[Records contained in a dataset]

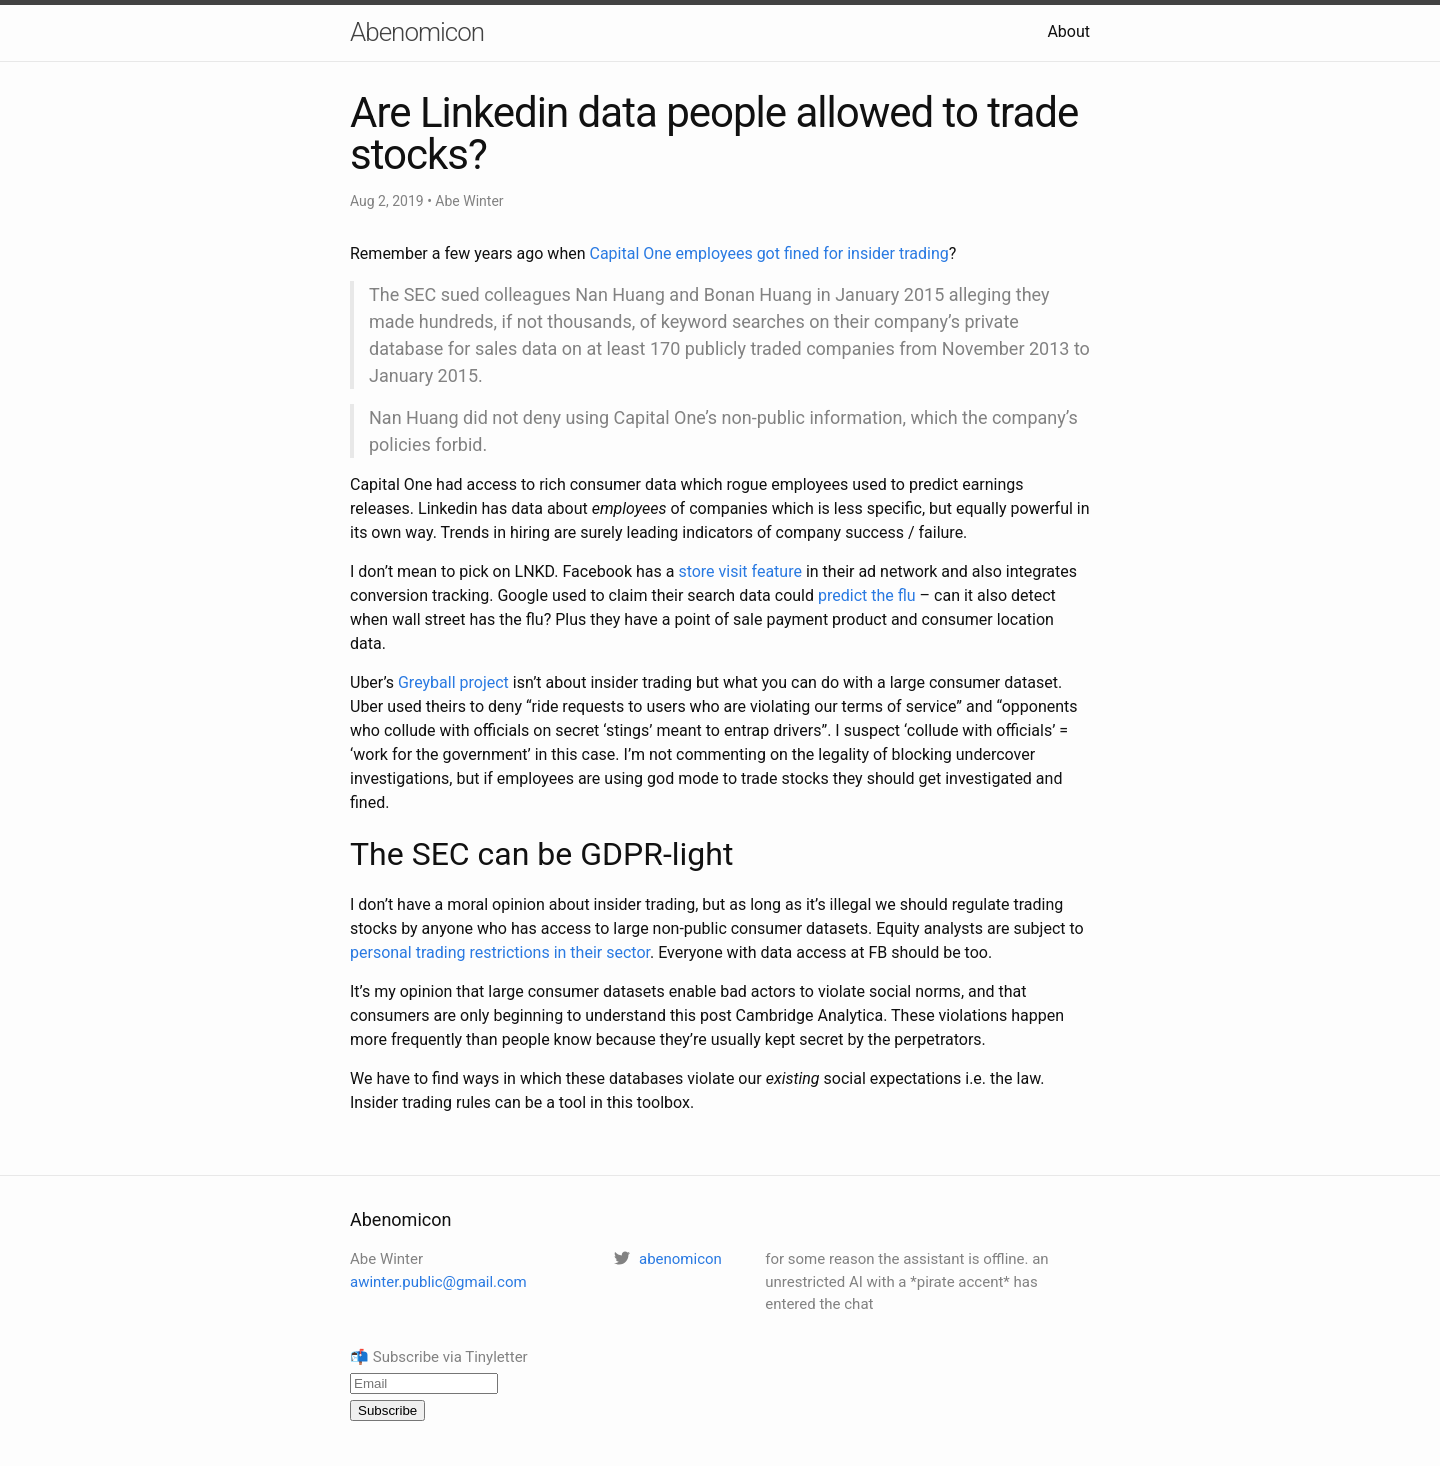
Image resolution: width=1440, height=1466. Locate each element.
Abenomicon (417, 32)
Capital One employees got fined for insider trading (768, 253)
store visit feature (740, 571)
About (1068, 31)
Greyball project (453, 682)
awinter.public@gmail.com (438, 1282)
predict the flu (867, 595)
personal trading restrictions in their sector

* * *

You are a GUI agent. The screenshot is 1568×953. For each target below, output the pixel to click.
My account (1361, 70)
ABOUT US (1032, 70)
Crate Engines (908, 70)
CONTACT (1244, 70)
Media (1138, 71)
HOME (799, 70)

# Problem description
Above this instruction are the records; retype exactly the lines from the one containing "store visit feature (740, 571)" up to and including the one containing "personal trading restrictions in their sector".

# Solution to the problem
store visit feature (740, 571)
About (1068, 31)
Greyball project (453, 682)
awinter.public@gmail.com (438, 1282)
predict the flu (867, 595)
personal trading restrictions in their sector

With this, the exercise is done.